La caída del Muro no fue el producto de una operación
concertada, sino de la avalancha de berlineses del sector comunista hacia el
libre, ante la noticia de que sus autoridades habían ampliado la posibilidad de
comunicación entre ambas partes de la ciudad. El desmantelamiento del Muro
comenzó de inmediato y de modo espontáneo; en ello contribuyeron,
sorpresivamente, contagiados por el entusiasmo general, miembros de los cuerpos
armados rojos encargados de la vigilancia. Le reunión de berlineses y alemanes
se consumó sin enfrentamientos ni derramamiento de sangre; los miembros de la esfera oficial comunista no desaparecieron; los
habitantes de uno y otro lado del Muro
se entretejieron ¿Qué pasó? De allí en
adelante la secuencia de los acontecimientos se aceleró hasta la completa
reunificación de Alemania.
Las características de la caída del Muro –unidas a las de cambios
semejantes- han sido para mí fuente de honda y variada reflexión. Y de exhortación
a no simplificar hipótesis respecto de mutaciones políticas de envergadura.

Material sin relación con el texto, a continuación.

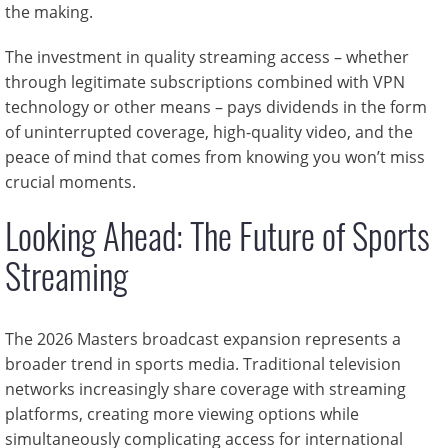
the making.
The investment in quality streaming access – whether
through legitimate subscriptions combined with VPN
technology or other means – pays dividends in the form
of uninterrupted coverage, high-quality video, and the
peace of mind that comes from knowing you won’t miss
crucial moments.
Looking Ahead: The Future of Sports
Streaming
The 2026 Masters broadcast expansion represents a
broader trend in sports media. Traditional television
networks increasingly share coverage with streaming
platforms, creating more viewing options while
simultaneously complicating access for international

Confieso que la eliminación del Muro, la reunificación
alemana y el desmoronamiento del bloque comunista
no constituían para mí real problema. No les veía, en efecto, soportes de solución. Destacaban como puras
incógnitas, que yo remitía a un por-venir indeterminado; histórico, obviamente,
pero tan lejano como para no convertirse en causa de pre-ocupación. Tendía más bien a imaginarme
su acontecer en términos “apocalípticos” como conflagraciones- mortandades macro,
extraordinarias intervenciones de lo alto. (Alguien se atrevió a fabricar esta
paradoja: “Lo que más cabe esperar es lo inesperado”)

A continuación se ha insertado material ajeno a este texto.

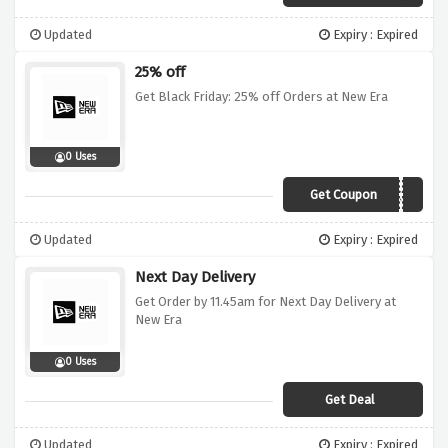
Updated
Expiry : Expired
25% off
Get Black Friday: 25% off Orders at New Era
0 Uses
Get Coupon
BFNEC25
Updated
Expiry : Expired
Next Day Delivery
Get Order by 11.45am for Next Day Delivery at
New Era
0 Uses
Get Deal
Updated
Expiry : Expired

Ciertamente me alentaba el pensar que la racionalidad y la
bondad, la búsqueda de justicia y libertad
humanas no se podían extinguir, así como la activa presencia de Dios en
la historia; también que la naturaleza inhumana de proyectos totalitarios como
el comunista llevan en sí los gérmenes de su descomposición; y que los sistemas
proclamados para perdurar mil años han demostrado ser castillos de naipes. El
Altísimo “dispersa a los soberbios de corazón, derriba del trono a los
poderosos y enaltece a los humildes” cantó la Madre de Jesús en su Magnificat (Lc1, 51-52).

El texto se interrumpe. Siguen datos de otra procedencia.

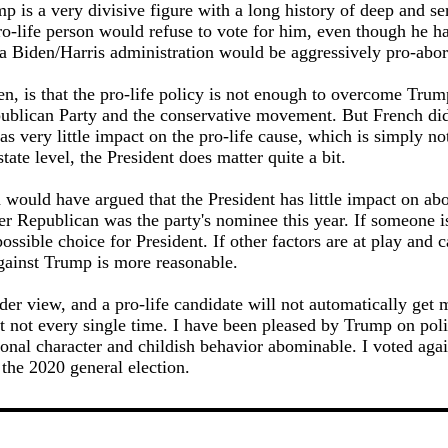
mp is a very divisive figure with a long history of deep and se
o-life person would refuse to vote for him, even though he ha
a Biden/Harris administration would be aggressively pro-abor
n, is that the pro-life policy is not enough to overcome Trum
publican Party and the conservative movement. But French di
has very little impact on the pro-life cause, which is simply no
state level, the President does matter quite a bit.
 would have argued that the President has little impact on abo
her Republican was the party's nominee this year. If someone is
ossible choice for President. If other factors are at play and c
against Trump is more reasonable.
der view, and a pro-life candidate will not automatically get m
ut not every single time. I have been pleased by Trump on pol
sonal character and childish behavior abominable. I voted aga
 the 2020 general election.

Frente a la situación nacional y a las puertas de las
elecciones parlamentarias del 6D ha venido a mi mente, mi corazón y mi oración
que dicha jornada puede ser- deberá ser- será la de la caída del “muro
venezolano”, que divide la entraña nacional. Jornada de la re-unión, del
re-encuentro de los venezolanos para re-constituir la convivencia nacional,
democrática pluralista, la cual, multicolor-polifónica, habite, “no a pesar de”
“sino con” sus diferencias, esta Patria, llamada a ser “casa común” de todos
los nacidos aquí o que se han venido a sembrar en nuestra tierra. Se tendrán
así la unidad que la Constitución establece y la fraternidad que Dios exige.
Sin Muro no se hablará
más de apátridas y patriotas, de juventud expulsada a otros países por una
madre que no la reconoce, de presos por pensar con su propia cabeza, de “listas”
de subhumanos. Se tendrá la relegitimación del poder y la reinstitucionalización de la República
según los dictados de la Constitución. Es lo que tantos queremos al plantear la
necesidad de un Gobierno de transición-unión-salvación nacional.
6D sea-será la caída del “Muro de Venezuela”.